→ **The problem**
Reproduce the opening lines of the records exactly, up to and including the line in which "Demande de soumission (728, 14)" occurs.
========================================================================
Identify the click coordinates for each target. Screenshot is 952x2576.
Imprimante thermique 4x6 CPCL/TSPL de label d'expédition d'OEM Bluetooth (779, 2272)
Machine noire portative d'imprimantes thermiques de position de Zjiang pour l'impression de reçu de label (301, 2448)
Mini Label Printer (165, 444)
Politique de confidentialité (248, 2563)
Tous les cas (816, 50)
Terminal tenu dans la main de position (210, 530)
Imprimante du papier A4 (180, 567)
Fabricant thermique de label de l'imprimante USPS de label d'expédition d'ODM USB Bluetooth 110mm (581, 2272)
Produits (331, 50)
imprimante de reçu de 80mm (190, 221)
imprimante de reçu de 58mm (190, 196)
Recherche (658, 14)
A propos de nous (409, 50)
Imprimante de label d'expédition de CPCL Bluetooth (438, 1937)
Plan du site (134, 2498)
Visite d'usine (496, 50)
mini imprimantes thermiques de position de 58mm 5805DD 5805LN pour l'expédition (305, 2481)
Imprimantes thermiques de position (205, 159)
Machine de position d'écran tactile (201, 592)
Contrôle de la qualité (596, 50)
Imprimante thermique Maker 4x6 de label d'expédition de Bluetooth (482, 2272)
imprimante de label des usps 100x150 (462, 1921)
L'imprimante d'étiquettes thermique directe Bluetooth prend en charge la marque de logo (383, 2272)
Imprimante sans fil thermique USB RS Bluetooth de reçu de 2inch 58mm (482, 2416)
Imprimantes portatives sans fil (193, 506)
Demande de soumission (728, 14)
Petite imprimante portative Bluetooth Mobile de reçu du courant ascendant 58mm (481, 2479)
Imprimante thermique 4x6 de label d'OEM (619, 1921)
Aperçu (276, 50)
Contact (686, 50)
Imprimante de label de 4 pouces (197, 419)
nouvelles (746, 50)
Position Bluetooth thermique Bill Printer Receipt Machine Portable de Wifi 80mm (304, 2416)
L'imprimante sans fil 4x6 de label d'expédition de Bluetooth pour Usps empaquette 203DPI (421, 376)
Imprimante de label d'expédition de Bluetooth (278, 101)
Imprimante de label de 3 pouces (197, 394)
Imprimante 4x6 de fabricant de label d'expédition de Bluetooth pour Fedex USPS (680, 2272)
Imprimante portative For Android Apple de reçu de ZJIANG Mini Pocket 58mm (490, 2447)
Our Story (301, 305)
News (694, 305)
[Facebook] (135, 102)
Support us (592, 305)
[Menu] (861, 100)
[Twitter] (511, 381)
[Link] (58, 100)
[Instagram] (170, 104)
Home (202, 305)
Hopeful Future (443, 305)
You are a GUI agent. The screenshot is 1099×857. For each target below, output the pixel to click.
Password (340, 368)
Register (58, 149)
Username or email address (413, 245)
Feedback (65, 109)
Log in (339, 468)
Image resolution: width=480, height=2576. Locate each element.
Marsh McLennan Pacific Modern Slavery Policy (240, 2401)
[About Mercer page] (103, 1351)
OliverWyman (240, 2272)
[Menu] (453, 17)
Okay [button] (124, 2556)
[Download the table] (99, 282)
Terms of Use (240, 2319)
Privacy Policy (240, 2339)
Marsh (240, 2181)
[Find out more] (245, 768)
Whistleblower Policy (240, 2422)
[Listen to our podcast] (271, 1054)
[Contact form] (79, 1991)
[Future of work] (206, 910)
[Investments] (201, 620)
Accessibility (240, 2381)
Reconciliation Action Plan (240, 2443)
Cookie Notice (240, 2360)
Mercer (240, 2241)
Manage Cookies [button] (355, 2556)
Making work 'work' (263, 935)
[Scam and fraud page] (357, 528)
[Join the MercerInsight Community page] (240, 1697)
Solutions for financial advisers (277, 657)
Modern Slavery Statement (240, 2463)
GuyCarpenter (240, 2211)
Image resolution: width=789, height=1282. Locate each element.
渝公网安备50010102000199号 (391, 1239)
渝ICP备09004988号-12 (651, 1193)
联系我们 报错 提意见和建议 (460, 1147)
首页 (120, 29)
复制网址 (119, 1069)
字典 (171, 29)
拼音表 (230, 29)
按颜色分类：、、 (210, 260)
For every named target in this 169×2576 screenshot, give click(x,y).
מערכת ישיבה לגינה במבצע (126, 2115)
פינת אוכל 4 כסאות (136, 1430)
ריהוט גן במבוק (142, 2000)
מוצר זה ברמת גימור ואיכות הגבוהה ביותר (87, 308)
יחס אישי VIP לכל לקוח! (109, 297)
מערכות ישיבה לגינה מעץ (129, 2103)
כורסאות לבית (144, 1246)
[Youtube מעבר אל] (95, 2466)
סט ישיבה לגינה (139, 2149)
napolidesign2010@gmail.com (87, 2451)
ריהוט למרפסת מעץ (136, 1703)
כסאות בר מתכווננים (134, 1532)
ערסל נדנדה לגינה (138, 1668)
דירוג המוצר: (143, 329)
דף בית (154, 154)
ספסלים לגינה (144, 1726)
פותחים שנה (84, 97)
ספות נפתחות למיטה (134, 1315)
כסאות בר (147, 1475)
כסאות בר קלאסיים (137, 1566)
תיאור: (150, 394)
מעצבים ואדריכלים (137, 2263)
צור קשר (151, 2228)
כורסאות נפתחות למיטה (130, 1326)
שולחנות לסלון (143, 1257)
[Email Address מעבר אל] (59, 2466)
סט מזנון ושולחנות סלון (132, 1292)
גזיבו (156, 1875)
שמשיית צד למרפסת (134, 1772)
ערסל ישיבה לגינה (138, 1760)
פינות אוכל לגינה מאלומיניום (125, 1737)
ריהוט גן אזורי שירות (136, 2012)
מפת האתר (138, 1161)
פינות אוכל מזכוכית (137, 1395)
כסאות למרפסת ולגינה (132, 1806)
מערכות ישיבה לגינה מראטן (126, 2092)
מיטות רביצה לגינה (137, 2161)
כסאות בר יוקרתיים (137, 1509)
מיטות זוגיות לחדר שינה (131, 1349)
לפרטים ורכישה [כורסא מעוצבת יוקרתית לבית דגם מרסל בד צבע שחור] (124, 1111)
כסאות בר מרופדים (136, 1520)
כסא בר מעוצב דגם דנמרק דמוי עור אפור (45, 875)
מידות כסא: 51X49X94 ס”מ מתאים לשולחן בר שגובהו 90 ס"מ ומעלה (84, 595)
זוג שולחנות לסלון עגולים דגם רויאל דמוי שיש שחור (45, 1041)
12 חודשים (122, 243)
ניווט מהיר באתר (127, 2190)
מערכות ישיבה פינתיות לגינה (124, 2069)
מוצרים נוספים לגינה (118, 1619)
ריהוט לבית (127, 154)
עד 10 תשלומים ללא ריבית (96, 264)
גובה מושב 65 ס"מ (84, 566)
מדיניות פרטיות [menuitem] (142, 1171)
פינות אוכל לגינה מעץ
========================================================================
→ **Solution**
Identify the click coordinates for each target. Screenshot is 952x2576.
Imprimante thermique 4x6 CPCL/TSPL de label d'expédition d'OEM Bluetooth (779, 2272)
Machine noire portative d'imprimantes thermiques de position de Zjiang pour l'impression de reçu de label (301, 2448)
Mini Label Printer (165, 444)
Politique de confidentialité (248, 2563)
Tous les cas (816, 50)
Terminal tenu dans la main de position (210, 530)
Imprimante du papier A4 (180, 567)
Fabricant thermique de label de l'imprimante USPS de label d'expédition d'ODM USB Bluetooth 110mm (581, 2272)
Produits (331, 50)
imprimante de reçu de 80mm (190, 221)
imprimante de reçu de 58mm (190, 196)
Recherche (658, 14)
A propos de nous (409, 50)
Imprimante de label d'expédition de CPCL Bluetooth (438, 1937)
Plan du site (134, 2498)
Visite d'usine (496, 50)
mini imprimantes thermiques de position de 58mm 5805DD 5805LN pour l'expédition (305, 2481)
Imprimantes thermiques de position (205, 159)
Machine de position d'écran tactile (201, 592)
Contrôle de la qualité (596, 50)
Imprimante thermique Maker 4x6 de label d'expédition de Bluetooth (482, 2272)
imprimante de label des usps 100x150 (462, 1921)
L'imprimante d'étiquettes thermique directe Bluetooth prend en charge la marque de logo (383, 2272)
Imprimante sans fil thermique USB RS Bluetooth de reçu de 2inch 58mm (482, 2416)
Imprimantes portatives sans fil (193, 506)
Demande de soumission (728, 14)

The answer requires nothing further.